En toch liggen ook in deze onderzoeksfase de kaarten gunstig. We bevinden ons midden in een revolutie waarbij de kennis over stamcellen en hun toepassingsmogelijkheden groeit aan een sneltempo. Dit wordt onderstreept door het toenemende aantal wetenschappelijk publicaties. Hier valt echter wel bij op te merken dat het onderzoeksveld gefragmenteerd is. Onderzoekers bouwen kennis op over stamceltoepassingen binnen verschillende ziektebeelden, elk met hun eigen achtergrond en met een andere onderzoeksvraag. Ook hier gaat het snel, maar vooraleer we een globaal beeld kunnen vormen over alle aspecten van stamcellen en de therapeutische toepassingen, moet er nog veel gebeuren. Een gerichte aanpak is dus nodig, en daar worden goede stappen in gezet dankzij de oprichting van netwerken waarbij stamcelonderzoekers hun bevindingen met elkaar delen en richtlijnen opstellen.

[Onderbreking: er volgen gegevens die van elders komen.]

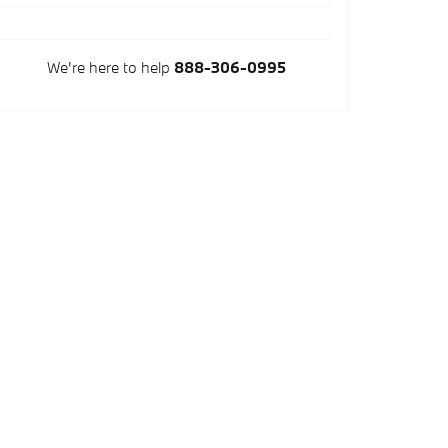
We're here to help
888-306-0995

De toekomst ziet er dus rooskleurig uit. En dat dankzij de inspanningen van de stamcelonderzoekers en de snelle vooruitgang van de technologie zoals bijvoorbeeld de CRISPR-technologie of de steeds meer accurate genetische sequencing op celniveau. Bovendien kan men inmiddels volledig gespecialiseerde lichaamscellen herprogrammeren naar stamcellen met gelijkaardige eigenschappen aan die van embryonale stamcellen. Deze stamcellen worden induced pluripotent stem cells genoemd, of kortweg iPS-cellen en bieden enorm veel mogelijkheden zonder het gebruik van rest-embryo’s. Deze revolutionaire ontdekking leverde de onderzoekers de Nobelprijs op in 2012. De kennis over stamcellen zal zich hierdoor opstapelen tot een mooi geheel waarbij we deze oercellen zullen kunnen gebruiken als nieuwe therapie voor een groot aantal ziektes en aandoeningen.

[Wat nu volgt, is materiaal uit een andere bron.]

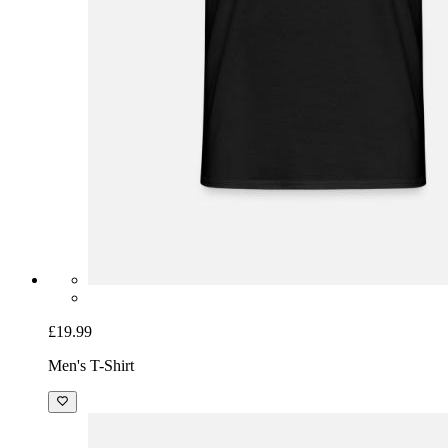
£19.99
Men's T-Shirt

In de tussentijd kunt u echter het volste vertrouwen hebben in de keuze die uw arts maakt bij het bepalen van de best mogelijke behandeling. Ga niet op eigen houtje ten rade bij obscure klinieken, gewapend met loze positieve ervaringen van zogenaamde lotgenoten. Dergelijke kennis reikt zeker niet verder dan die van de wereldwijde stamcel-community, en zal u bovendien handen vol geld kosten. Indien u dus twijfelt, raadpleeg steeds eerst uw arts. Hij of zij is altijd op de hoogte van de nieuwste behandelingsmethoden. De wetenschap van vandaag vormt immers de geneeskunde van morgen.

Professor Esther Wolfs is biomedicus aan de UHasselt.